We recommend having a thorough understanding of the reticulate package (see here) before using the python functionality described below.

Example

In this section we show a simple example of how python code can be used to create a teal dataset.

For this example we require a python environment with pandas installed. See here for further details.

We first load the packages:

library(reticulate) # may need to be installed if not available
# reticulate function to call to install the pandas package if not installed: py_install("pandas")
library(teal.data)
#> Loading required package: shiny

Next we define the python code which we want to use to create the dataset. In this example, for demonstration purposes we create a trivial dataset which could easily be done directly in R. Note we use a variable num_rows which needs to be passed to the python code from R.

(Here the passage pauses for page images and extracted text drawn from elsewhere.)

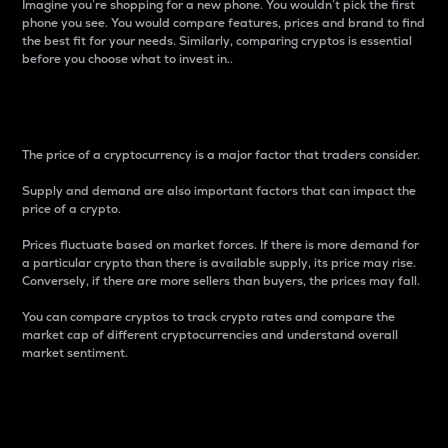
Imagine you’re shopping for a new phone. You wouldn’t pick the first
phone you see. You would compare features, prices and brand to find
the best fit for your needs. Similarly, comparing cryptos is essential
before you choose what to invest in..
Price
The price of a cryptocurrency is a major factor that traders consider.
Supply and demand are also important factors that can impact the
price of a crypto.
Prices fluctuate based on market forces. If there is more demand for
a particular crypto than there is available supply, its price may rise.
Conversely, if there are more sellers than buyers, the prices may fall.
You can compare cryptos to track crypto rates and compare the
market cap of different cryptocurrencies and understand overall
market sentiment.
24-Hour Price Difference
Percentage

python_code <- "import pandas as pd
data = pd.DataFrame({\"id\" : range(r.num_rows), \"val\" : range(r.num_rows)})"

Next we create a python_dataset_connector object.

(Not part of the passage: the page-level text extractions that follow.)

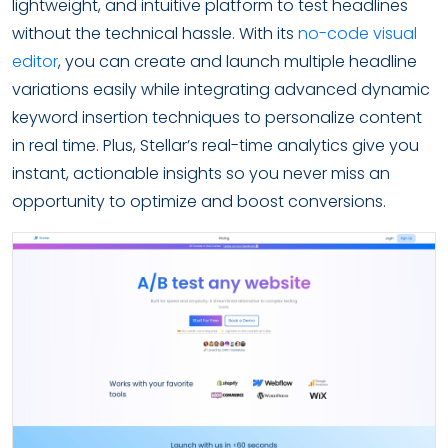
lightweight, and intuitive platform to test headlines
without the technical hassle. With its
no-code visual
editor
, you can create and launch multiple headline
variations easily while integrating advanced dynamic
keyword insertion techniques to personalize content
in real time. Plus, Stellar’s real-time analytics give you
instant, actionable insights so you never miss an
opportunity to optimize and boost conversions.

x <- python_dataset_connector(
  dataname = "DATA", # the teal dataset name
  code = python_code, # the code used to generate the dataset
  object = "data", # the object in the python code to be converted to a data.frame for the teal dataset
  keys = "id", # the key for teal dataset object
  vars = list(num_rows = 5L) # any variables passed from R into python (note this could be an R variable)
)

Finally we can test the code by pulling the data into R:

x$pull()
print(x)

Further Concerns

Reproducibility

In order to ensure reproducibility when generating teal datasets using python it is necessary to use a reproducible python environment (for example using virtualenv or conda) see here for more details.

Deployment

A python interpreter (or the python environment described above) will need to be available when deploying your app. We recommend following the example here to see how this can be done.